The troublesome, weed-diverse lawn on the side of my house:
Full-sun, south-facing, adjacent to blacktop driveway in Chicago's suburbs.
Original site had large evergreen.
Evergreen removed in 2004, stump ground to below surface, majority of debris removed.
Entire area destroyed by dumpster on property while hauling away concrete for new brick patio in back and brick walkway on side.
Neighbor kindly applied random handfuls of lime to raise the pH thinking the area to be acidic (he also had a similar pine removed on his property very close to the boundary).
Patio crew removed dumpster, only raked the soil (no other amendments), and re-sodded entire area.
This was all in the summer of 2004. Since then, very stunted growth for grass. Serious weed infestations (dandelions, purslane, clover, etc.).
My watering strategy, admittedly, has been spotty over the years. I've stood outside with hose in hand for 30 minutes soaking the area down, left a sprinkler on the area for hours, or simply have let it get too hot or dried out -- something wrong.
I have never applied chemical herbicides in this area -- always hand-dug dandelions, pulled out the purslane, clover, etc. by hand as my patience/determination warrants.

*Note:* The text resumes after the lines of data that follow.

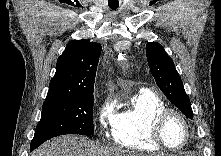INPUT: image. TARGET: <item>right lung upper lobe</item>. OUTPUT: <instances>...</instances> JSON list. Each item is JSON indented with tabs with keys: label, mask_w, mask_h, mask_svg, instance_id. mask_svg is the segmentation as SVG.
Returning a JSON list of instances; mask_svg holds the SVG:
<instances>
[{
	"label": "right lung upper lobe",
	"mask_w": 221,
	"mask_h": 156,
	"mask_svg": "<svg viewBox=\"0 0 221 156\" xmlns=\"http://www.w3.org/2000/svg\"><path fill=\"white\" fill-rule=\"evenodd\" d=\"M101 49L99 43L89 40L69 42L58 58L46 99L72 97L93 91Z\"/></svg>",
	"instance_id": "obj_1"
}]
</instances>
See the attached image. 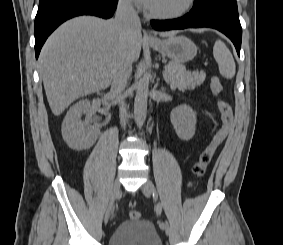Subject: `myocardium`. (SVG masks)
I'll return each instance as SVG.
<instances>
[{
	"instance_id": "1",
	"label": "myocardium",
	"mask_w": 283,
	"mask_h": 245,
	"mask_svg": "<svg viewBox=\"0 0 283 245\" xmlns=\"http://www.w3.org/2000/svg\"><path fill=\"white\" fill-rule=\"evenodd\" d=\"M196 0H185L184 4L172 12H157L147 9V15L156 19H176L187 14L195 5Z\"/></svg>"
}]
</instances>
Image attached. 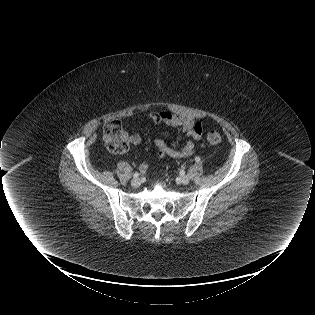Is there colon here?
Listing matches in <instances>:
<instances>
[{"mask_svg":"<svg viewBox=\"0 0 315 315\" xmlns=\"http://www.w3.org/2000/svg\"><path fill=\"white\" fill-rule=\"evenodd\" d=\"M103 139L107 149L114 154H124L128 151V136L117 120L110 121L104 126ZM207 141L212 145H218L222 142V137L217 131L212 130L207 134Z\"/></svg>","mask_w":315,"mask_h":315,"instance_id":"colon-1","label":"colon"}]
</instances>
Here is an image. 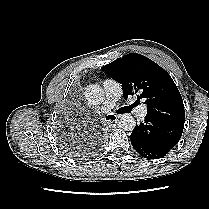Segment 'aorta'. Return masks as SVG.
<instances>
[{"label": "aorta", "instance_id": "1", "mask_svg": "<svg viewBox=\"0 0 209 209\" xmlns=\"http://www.w3.org/2000/svg\"><path fill=\"white\" fill-rule=\"evenodd\" d=\"M85 98L89 104H101L104 100V91L99 85H90L86 88ZM135 125V119L130 114L121 115L118 122V126L125 131H132Z\"/></svg>", "mask_w": 209, "mask_h": 209}]
</instances>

Hasn't been aerated or de-thatched in at least 8 years since we bought the house (didn't do anything mechanical since having the patio/walkway put in, either). I have applied Scotts products for the last 6 years, but have applied nothing to date.
Starting this spring:
I removed my bag and started mulching my clippings directly back into the ground -- that's the only fertilizer it's received this year (I applied Scotts Winterizer last fall -- the end of my synthetic fertilizer use).
I mow high once a week to stay ahead of growth due to the amount of rain we've had.

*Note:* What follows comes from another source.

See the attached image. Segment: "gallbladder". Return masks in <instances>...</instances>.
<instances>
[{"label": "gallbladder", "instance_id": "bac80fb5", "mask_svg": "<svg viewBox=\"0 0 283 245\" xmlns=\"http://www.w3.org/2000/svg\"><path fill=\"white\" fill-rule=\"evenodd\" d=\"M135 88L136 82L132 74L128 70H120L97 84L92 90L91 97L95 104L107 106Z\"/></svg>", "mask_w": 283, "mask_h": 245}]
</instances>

There has been no need to water given the torrential downpours northern Illinois has experienced recently.
I had a soil test performed on this section (among others). The pH came back at 7.2 with high levels of magnesium and 3.7% organic matter, and "medium" calcium, and "very high" phosphorous content according to the Master Gardener for the U. of Illinois Extension office here for Cook County, IL. She suggests a fertilizer application of 3-4 N, 0 P, and 2 K -- of course, I am trying to translate that into an appropriate application of organic/compost-based fertilizer. I was surprised that the pH was neutral given the prior presence of the two large evergreens - but maybe my neighbor applied just the right amount of lime four years ago.

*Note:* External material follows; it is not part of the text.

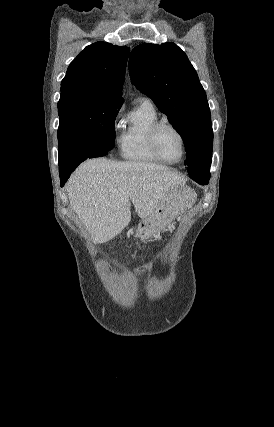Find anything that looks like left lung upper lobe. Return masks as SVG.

Before I get into fertilizing solutions, I wonder if simply aerating would open it up more to give the grass an advantage.
Once I do get around to fertilizing, I am really attracted to using one of those drum-rollers to dispense dried compost as a top-dressing. That won't burn the grass, although I can't help think that it will also feed the weeds.
What do folks suggest?
Aeration first? Fertilize second? Re-sod?